13 L’amour, la dimension affective qu’on apporte à l’enfant crée du lien, de l’attachement. Tandis que l’éducation que nous apportons à l’enfant sollicite sa capacité morale. Capacité qui valorisera cet attachement. L’attachement est-il bon ou mauvais aux yeux de l’enfant ? Et ceci seulement de son point de vue et non d’un point de vue extérieur. Winnicott, ébauchant cette distinction, remarquait qu’à partir du moment où la capacité morale de l’enfant est à maturation, l’enfant ayant bénéficié d’une éducation morale peut culpabiliser lorsque sa figure d’attachement s’absente ou tragiquement disparaît. À l’idée d’avoir endommagé sa figure d’attachement, l’enfant fait montre d’une angoisse constructive, la culpabilité. Sa capacité à éprouver de la culpabilité [11], lui permettant de réguler précautions et envies pour éviter d’endommager et maintenir ou réparer la relation à l’autre.

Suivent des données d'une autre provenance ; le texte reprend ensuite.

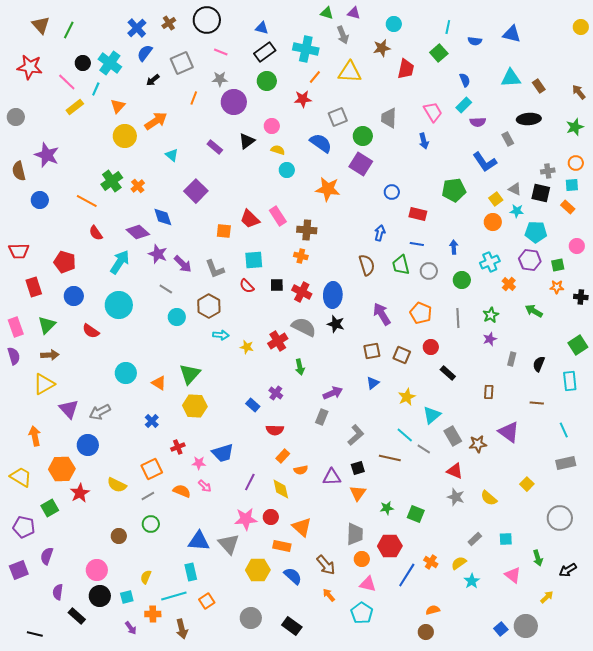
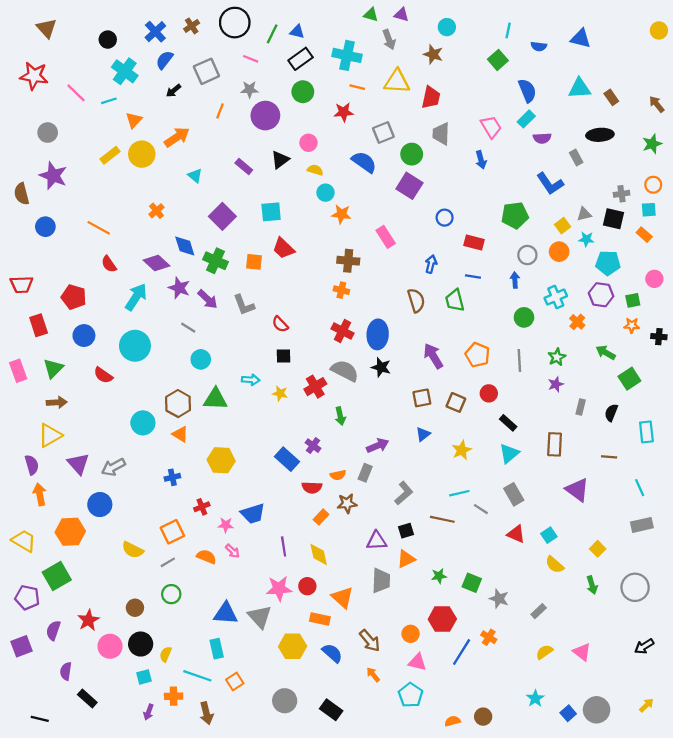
green line: (69, 30) -> (272, 34), moved
brown star: (382, 48) -> (433, 54), turned 30
black circle: (83, 63) -> (108, 40), moved
red trapezoid: (406, 69) -> (431, 97), moved
orange line: (315, 77) -> (357, 87), turned 64
blue semicircle: (465, 80) -> (527, 91), size x1.5
cyan line: (96, 89) -> (109, 101), turned 48
yellow rectangle: (75, 107) -> (110, 155), moved
gray circle: (16, 117) -> (48, 133), moved
green cross: (112, 181) -> (215, 261), moved, turned -30
orange star: (328, 189) -> (341, 214), moved, size x0.7
gray triangle: (515, 189) -> (584, 214), turned -40
pink rectangle: (278, 216) -> (386, 237), moved
cyan square: (254, 260) -> (271, 212), moved
gray circle: (429, 271) -> (527, 255), moved
black square: (277, 285) -> (284, 356), moved
brown hexagon: (209, 306) -> (178, 404), moved
green square: (578, 345) -> (629, 379), moved
purple semicircle: (14, 356) -> (32, 465), moved
green triangle: (190, 374) -> (215, 399), moved, turned 50
brown rectangle: (489, 392) -> (555, 444), size x1.5
blue rectangle: (253, 405) -> (287, 459), size x1.5
cyan triangle: (432, 415) -> (509, 453), moved
blue cross: (152, 421) -> (172, 477), turned 32
cyan line: (405, 435) -> (459, 493), turned -54
brown star: (478, 444) -> (347, 503), moved
orange semicircle: (301, 470) -> (338, 475), moved
purple line: (250, 482) -> (284, 546), turned -36
red star: (80, 493) -> (88, 620), moved
orange triangle: (358, 493) -> (406, 559), turned 30
gray star: (456, 497) -> (499, 599), moved
green square: (50, 508) -> (57, 576), size x1.4
gray trapezoid: (355, 534) -> (381, 581), moved
cyan square: (506, 539) -> (549, 535), moved, turned -32
green arrow: (538, 558) -> (592, 585), moved
yellow semicircle: (459, 563) -> (544, 652), moved
cyan star: (472, 581) -> (535, 698), moved
black circle: (100, 596) -> (141, 644), moved
cyan line: (174, 596) -> (197, 676), turned 35
yellow arrow: (547, 597) -> (646, 705), moved
orange semicircle: (433, 610) -> (453, 721), moved
purple arrow: (131, 628) -> (149, 712), turned 56

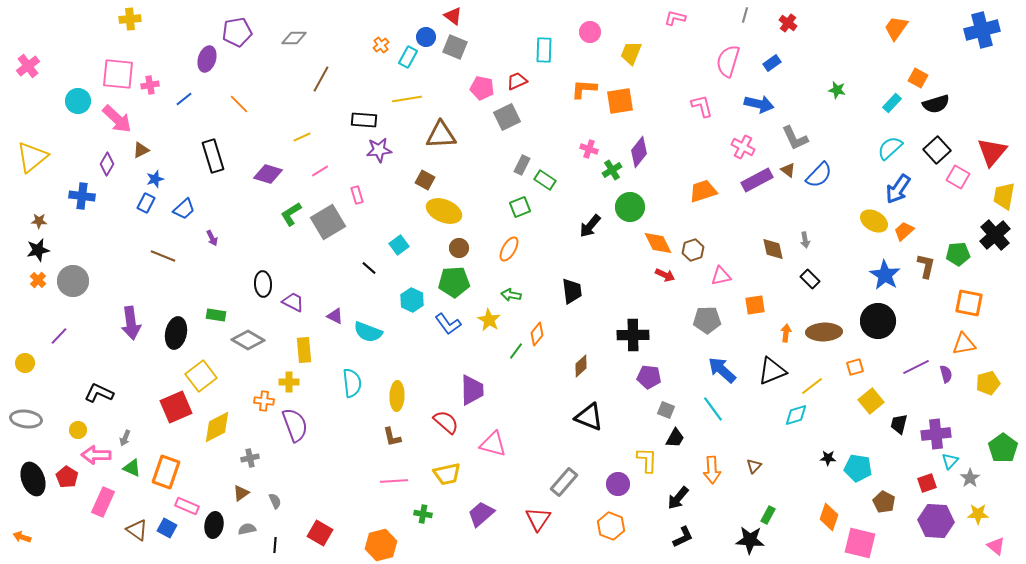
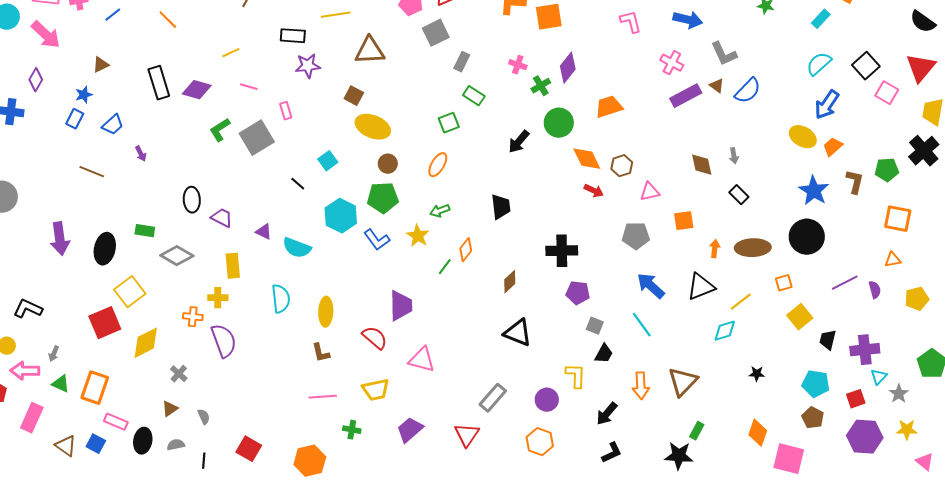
black semicircle: (936, 104) -> (923, 22), moved, turned 52
brown triangle: (141, 150) -> (101, 65), moved
black rectangle: (213, 156) -> (159, 83), moved
gray rectangle: (522, 165) -> (462, 62), moved
pink line: (320, 171) -> (249, 87), turned 48
orange trapezoid: (703, 191) -> (609, 107), moved
green arrow: (511, 295) -> (440, 211), turned -30
cyan hexagon: (412, 300) -> (341, 216), size x1.4
orange triangle: (964, 344) -> (893, 260), size x0.7
gray cross: (250, 458) -> (179, 374), turned -36
brown triangle: (754, 466) -> (683, 382), size x2.0
cyan pentagon: (858, 468) -> (816, 384), moved

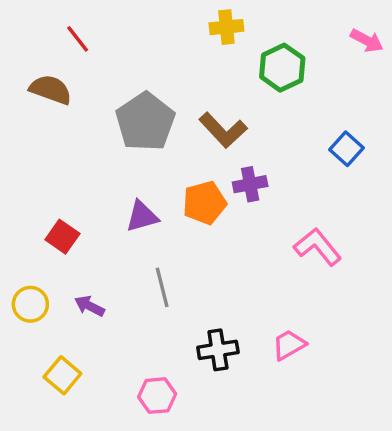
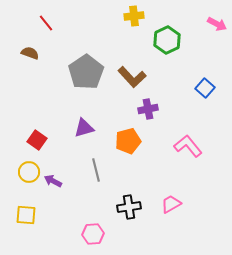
brown semicircle: (51, 90) -> (30, 53), size x0.7
orange pentagon: (204, 203) -> (128, 141), moved
yellow circle: (30, 304) -> (29, 172), moved
yellow square: (62, 375) -> (26, 215), moved, turned -35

14 Si nous formulons l’hypothèse que le tempérament se forge dans une ambiance familiale, nous comprenons encore la réticence de nos jeunes inquiets pour en parler. Surtout qu’enfant, Marie par exemple, a le sentiment d’avoir participé à cette ambiance sans douleur, cela ne lui coûtait pas vraiment, elle le faisait de bon cœur et trouvait beaucoup de plaisir à faire plaisir, pour être à la hauteur des attentes parentales. Elle avait le sentiment ainsi de préserver l’attachement à ses éducateurs. Attentes parentales qui n’ont d’ailleurs pas besoin d’être explicites, elles sont parfois induites à l’insu même des parents. Et nous ne serons pas étonnés, non plus, de rencontrer des enfants qui devancent ces attentes… N’y a-t-il pas plus gratifiant pour des parents que de constater que l’enfant répond à leur désir sans même qu’on le lui demande… Si le père d’Émile n’est plus de ce monde, il est cruellement vivant dans le cœur du jeune Émile. Mais Émile est colère, il ne peut concevoir que la douleur s’amenuise et devienne supportable… Ce serait trahir le souvenir de son père. Émile, vainement, veut coïncider avec les attentes de son paternel. Il tente de reproduire le modèle que représente idéalement son père… Un papa autodidacte, ingénieux, perfectionniste et passionné dans tout ce qu’il entreprenait, que ce soit à l’usine, dans ses loisirs… Mais aussi excessivement inquiet, alcoolique et suicidaire pour finir. Et quoique très attaché à sa mère, ce petit homme tentera d’imposer son autorité tyranniquement auprès de celle-ci. Marie elle aussi accepte difficilement ne pas pouvoir coïncider avec l’enfant idéal de ses parents. Elle n’est pas la jeune fille « forte », confiante qu’aurait souhaitée être sa mère. Et sa course à la réussite scolaire est aussi une tentative de répondre aux attentes de son père… Elle s’en défend ; pourtant lorsqu’elle évoque son père, c’est pour lui reprocher qu’il ne s’intéresse qu’aux résultats scolaires.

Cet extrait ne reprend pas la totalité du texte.